Monster, Human, Other by Laurel Gale

Monster, Human, Other by Laurel Gale

Author:Laurel Gale
Language: eng
Format: epub
Publisher: Random House Children's Books
Published: 2017-09-19T04:00:00+00:00


Isaac still didn’t know whether the voracan was really named Mine, or whether voracans even used names the way humans and clepsits did. It didn’t matter. The voracan that Isaac now thought of as Mine had brought another hamburger and soda. It managed to carry the meal without piercing the paper cup, and the root beer quenched Isaac’s thirst.

“You speak English,” Isaac said when he had finished drinking. He’d had plenty of time to think about this, and it bothered him.

“Yes, yes.”

“Why? Don’t voracans have their own language?”

“Yes, yes, we talk, not with words, not with words, but with pulses, with electricity. It is not as clear as words, though, so we learned yours. We learned to listen, to spy, to spy.” Mine used its quills to shove a wooden box forward. “I found a game for you, a game, a game. So you won’t be so bored.” Isaac didn’t know why Mine cared about his feelings, but he supposed it was because a happy prisoner was less likely to cause trouble. His legs were strapped into the chair at the moment, but his upper body was free. He leaned down to pick up the box.

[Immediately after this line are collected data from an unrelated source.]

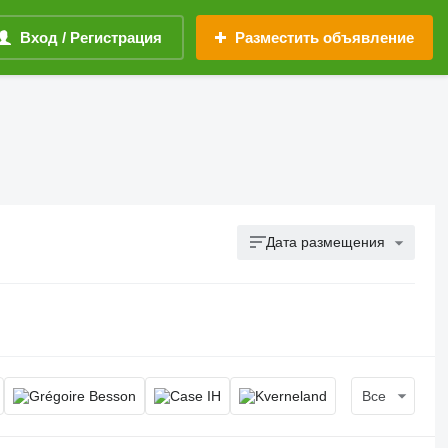
Вход / Регистрация
Разместить объявление
Дата размещения
Все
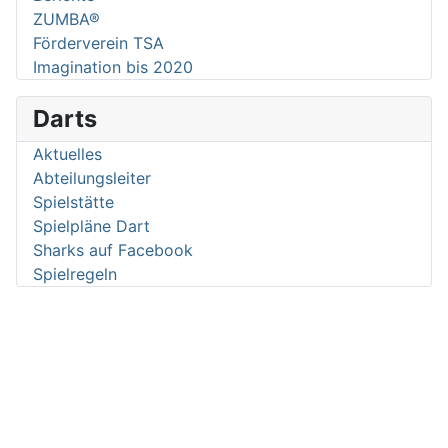
ZUMBA®
Förderverein TSA
Imagination bis 2020
Darts
Aktuelles
Abteilungsleiter
Spielstätte
Spielpläne Dart
Sharks auf Facebook
Spielregeln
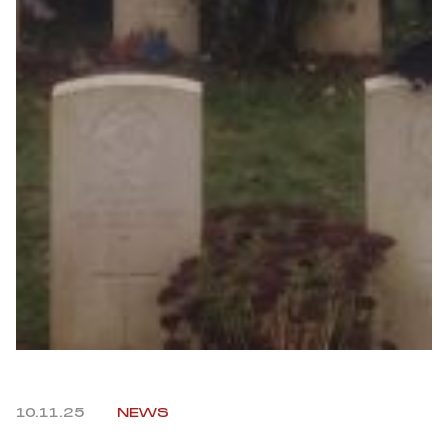
Helan x Genoa
Isolani x Genoa
Gift Card Online Store
Fortissimo batte il mio cuor
10.11.25
NEWS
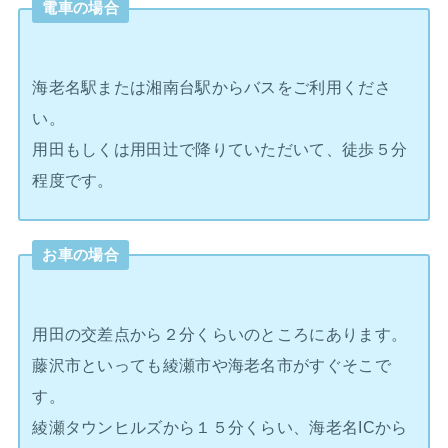
電車の場合
海老名駅または湘南台駅からバスをご利用くださ
い。
用田もしくは用田辻で降りていただいて、徒歩５分
程度です。
お車の場合
用田の交差点から２分くらいのところにあります。
藤沢市といっても綾瀬市や海老名市がすぐそこで
す。
綾瀬タウンヒルズから１５分くらい、海老名ICから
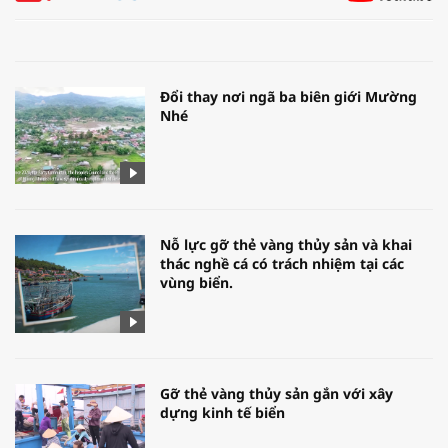
Đổi thay nơi ngã ba biên giới Mường
Nhé
Nỗ lực gỡ thẻ vàng thủy sản và khai
thác nghề cá có trách nhiệm tại các
vùng biển.
Gỡ thẻ vàng thủy sản gắn với xây
dựng kinh tế biển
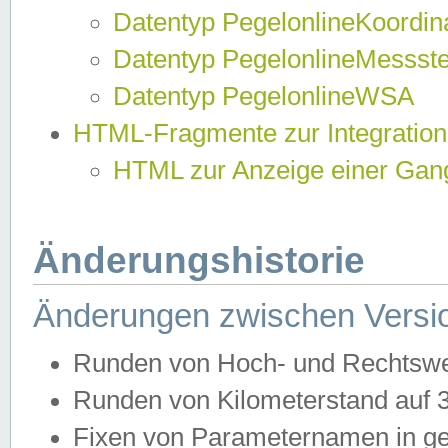
Datentyp PegelonlineKoordi
Datentyp PegelonlineMessst
Datentyp PegelonlineWSA
HTML-Fragmente zur Integration
HTML zur Anzeige einer Gang
Änderungshistorie
Änderungen zwischen Versio
Runden von Hoch- und Rechtswe
Runden von Kilometerstand auf
Fixen von Parameternamen in ge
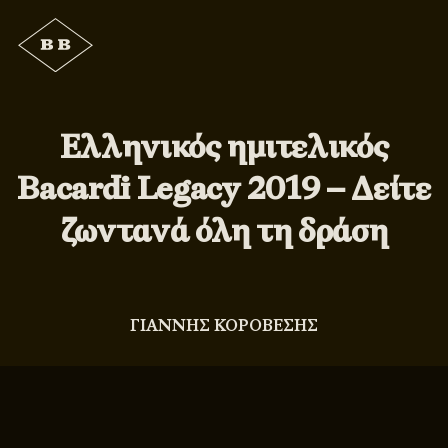
Ελληνικός ημιτελικός
Bacardi Legacy 2019 – Δείτε
ζωντανά όλη τη δράση
ΓΙΑΝΝΗΣ ΚΟΡΟΒΕΣΗΣ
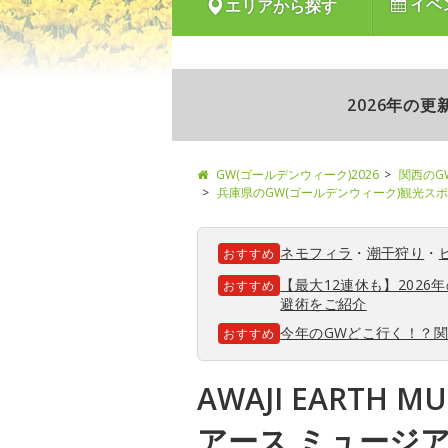
イベ
エリアから探す
2026年の
GW(ゴールデンウィーク)2026
関西のG
兵庫県のGW(ゴールデンウィーク)観光ス
ネモフィラ
・
潮干狩り
・
おすすめ
【最大12連休も】202
おすすめ
避術をご紹介
今年のGWどこ行く！？
おすすめ
AWAJI EARTH 
アース ミュージ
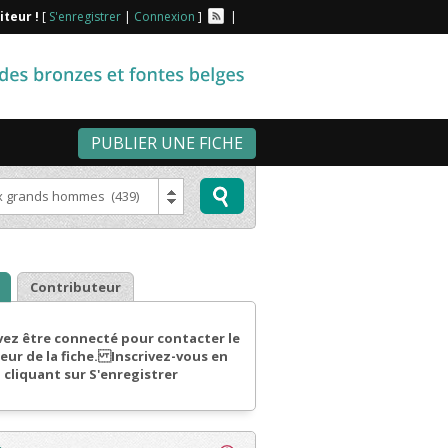
iteur !
[
S'enregistrer
|
Connexion
]
|
PUBLIER UNE FICHE
grands hommes (439)
Contributeur
ez être connecté pour contacter le
eur de la fiche. Inscrivez-vous en
cliquant sur S'enregistrer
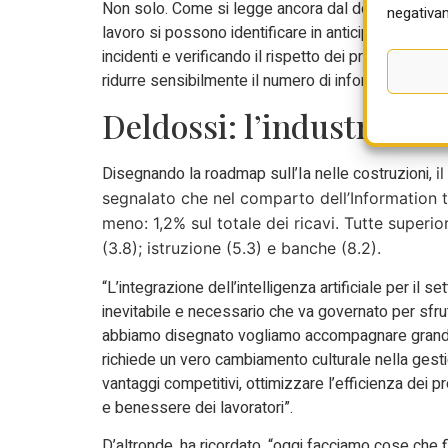
Non solo. Come si legge ancora dal dossier dell’An
negativam
lavoro si possono identificare in anticipo situazio
incidenti e verificando il rispetto dei protocolli 
ridurre sensibilmente il numero di infortuni, miglior
Deldossi: l’industria ed
Disegnando la roadmap sull’Ia nelle costruzioni,
i
segnalato che nel comparto dell’Information t
meno: 1,2% sul totale dei ricavi. Tutte superior
(3.8); istruzione (5.3) e banche (8.2).
“L’integrazione dell’intelligenza artificiale per il
inevitabile e necessario che va governato per sfru
abbiamo disegnato vogliamo accompagnare grandi,
richiede un vero cambiamento culturale nella gest
vantaggi competitivi, ottimizzare l’efficienza dei p
e benessere dei lavoratori”.
D’altronde, ha ricordato, “oggi facciamo cose che 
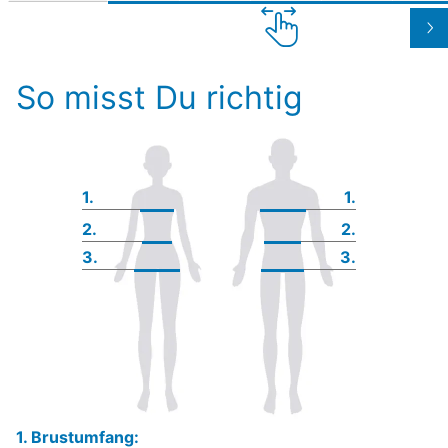
So misst Du richtig
1.
1.
2.
2.
3.
3.
1. Brustumfang:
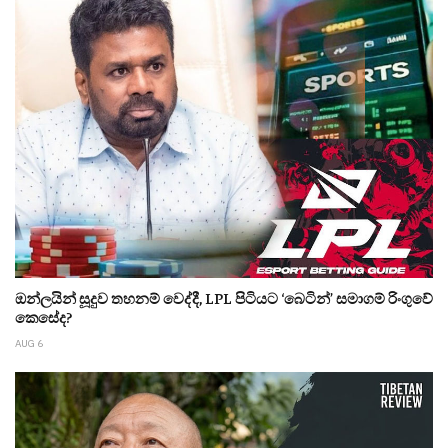
ඔන්ලයින් සූදුව තහනම් වෙද්දී, LPL පිටියට ‘බෙටින්’ සමාගම් රිංගුවේ
කෙසේද?
AUG 6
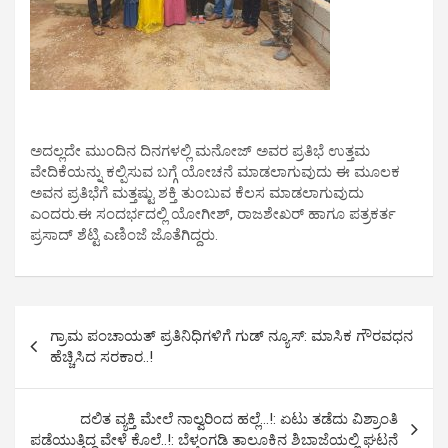
ಅದಲ್ಲದೇ ಮುಂದಿನ ದಿನಗಳಲ್ಲಿ ಮನೋಜ್ ಅವರ ಪ್ರತಿಭೆ ಉತ್ತಮ
ವೇದಿಕೆಯನ್ನು ಕಲ್ಪಿಸುವ ಬಗ್ಗೆ ಯೋಚನೆ ಮಾಡಲಾಗುವುದು ಈ ಮೂಲಕ
ಅವನ ಪ್ರತಿಭೆಗೆ ಮತ್ತಷ್ಟು ಶಕ್ತಿ ತುಂಬುವ ಕೆಲಸ ಮಾಡಲಾಗುವುದು
ಎಂದರು.ಈ ಸಂದರ್ಭದಲ್ಲಿ ಯೋಗೀಶ್, ರಾಜಶೇಖರ್ ಹಾಗೂ ಪತ್ರಕರ್ತ
ಪ್ರಸಾದ್ ಶೆಟ್ಟಿ ಎಣಿಂಜೆ ಜೊತೆಗಿದ್ದರು.
P
ಗ್ರಾಮ ಪಂಚಾಯತ್ ಪ್ರತಿನಿಧಿಗಳಿಗೆ ಗುಡ್ ನ್ಯೂಸ್: ಮಾಸಿಕ ಗೌರವಧನ
o
ಹೆಚ್ಚಿಸಿದ ಸರಕಾರ..!
s
t
ದಲಿತ ವ್ಯಕ್ತಿ ಮೇಲೆ ನಾಲ್ವರಿಂದ ಹಲ್ಲೆ…!: ಏಟು ತಡೆದು ವಿಶ್ರಾಂತಿ
ಪಡೆಯುತ್ತಿದ್ದ ವೇಳೆ ಕೊಲೆ..!: ಬೆಳ್ತಂಗಡಿ ತಾಲೂಕಿನ ಶಿಬಾಜೆಯಲ್ಲಿ ಘಟನೆ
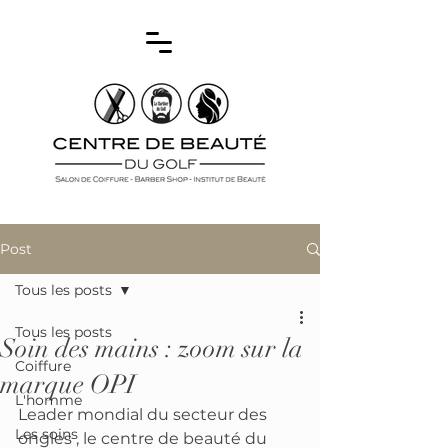
Post
Tous les posts
Tous les posts
Soin des mains : zoom sur la
Coiffure
marque OPI
L'homme
Leader mondial du secteur des 
Les soins
ongles , le centre de beauté du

It was a chessboard. The pieces were inside—most of them anyway. Two pawns were missing, one white and one black.

“Let’s play,” Mine said. “Let’s, let’s.”

Isaac had played a few times before, but always on a computer, and the program had showed him which moves were possible. On his own, he couldn’t remember the rules for each piece. He suspected that Mine knew less, though, so he decided to make up whatever he couldn’t recall.

Mine maneuvered the small pieces easily. Although the voracan sometimes used tools that attached to its quills—things that resembled metal thimbles capped with screwdrivers, hammers, or chisels—now it used no such devices. Its many quills jutted in and out in fast, fine movements, forming clusters that pinched the chess pieces.

Isaac stared, mesmerized.

Mine noticed. “The others are clumsy, clumsy. Their minds are dull, dull. This is why I alone can craft the machines.”

Isaac thought of the huge storage room filled with various tanks and countless chairs. “You built everything on your own?”

“No, no. I had helpers, scouts to look for treasure, workers to move things. But I designed the plans; I created the firsts. The others just copy, copy. All around the world, they copy my designs, and I fix what they do wrong, fix, fix.”

“You designed the chair?” It shouldn’t have come as a surprise, but Isaac felt sick at the thought.

“No, no. The chair is special. The design came from above.”

Above? Mine must have meant a human. “That’s not possible.”

“It is. It is. And now I cannot get it to work, and I don’t know that I want to. You are not what I thought you would be. Not what I thought.”

“So don’t do it. Don’t fix the chair.”

“What choice do I have?” It prodded Isaac’s soda cup. “What choice? What choice?”

They finished the game. Isaac won, due in no small part to the advantage gained by inventing the rules as he went.